Be open, mindful, and practice reflection in our community-engaged spaces

The Italian Cultural Centre (Il Centro) Museum and Gallery serves and supports our community in all arts-engaged practices. Our intention is to cultivate a safe, brave, and more equitable space in encouraging dialogue and action; to gather, connect, and learn without judgement, prejudice and/or discrimination. This is to support the growth of our artists and represent their experiences and intersectionality.

ICC Gallery understands that as a privileged institution, we will work towards building an inclusive environment which is safe and comfortable for all communities. We ask that members of the ICC community to be respectful, open, supportive, and considerate of our cohorts and with one another. We also ask them to hold us and everyone accountable and responsible to their roles and actions.


We are all learning - TOGETHER!

Guiding Principles

1Be Mindful of Everyone’s Journey. 

Everyone has their own individual experiences and upbringings. Understand that not everyone will share the same perspective and education as you.   

Be mindful that everyone is at different stages in their lives and are on different paths. Take into consideration that everyone comes from different lived experiences, and has different access to education and limited resources. Recognize that not everyone shares the same vocabulary as you into radical thinking and academic expression. Respect the spaces you take up. 


2 Encourage Dialogue and Action. 

Have conversations with BIPOC and folks with disabilities. Listen to their stories.
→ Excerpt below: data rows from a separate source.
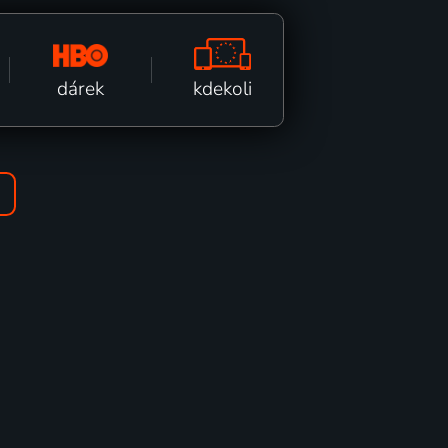
kdekoli
dárek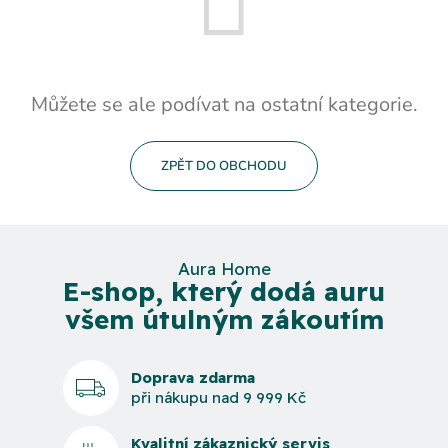
Můžete se ale podívat na ostatní kategorie.
ZPĚT DO OBCHODU
Aura Home
E-shop, který dodá auru
všem útulným zákoutím
Doprava zdarma
při nákupu nad 9 999 Kč
Kvalitní zákaznický servis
Create an action plan together to ensure greater success for all bodies.  

 

This is an opportunity to brainstorm and investigate the barriers marginalized people oftentimes face. Challenge those ableist ways of thinking, unlearn colonial thoughts and the institutional systems that fail us and are not set up for us. Encourage those diverse conversations. 


Work together to uplift the voices of folks who fight for BIPOC liberation and who are often silenced. Continue the conversation towards more and better BIPOC and Disability representation.

 

3 Be Supportive and Take Care of

One Another.

 

Support each other in their wins and failures. Don’t be afraid to get messy and make mistakes. 

 

Support one another in their learning and creative journeys. Work together collaboratively in shared spaces and share joy in each other’s wins and failures. Be free and be messy. We all make mistakes sometimes and that is okay. Mistakes ultimately help us grow to become better humans. 

— Name, Title

4 Be Creative and Intuitive.


Value process over product. Be creative without fear of consequence and judgement. Treat others with the same regard. Respect the knowledge and tools you are given.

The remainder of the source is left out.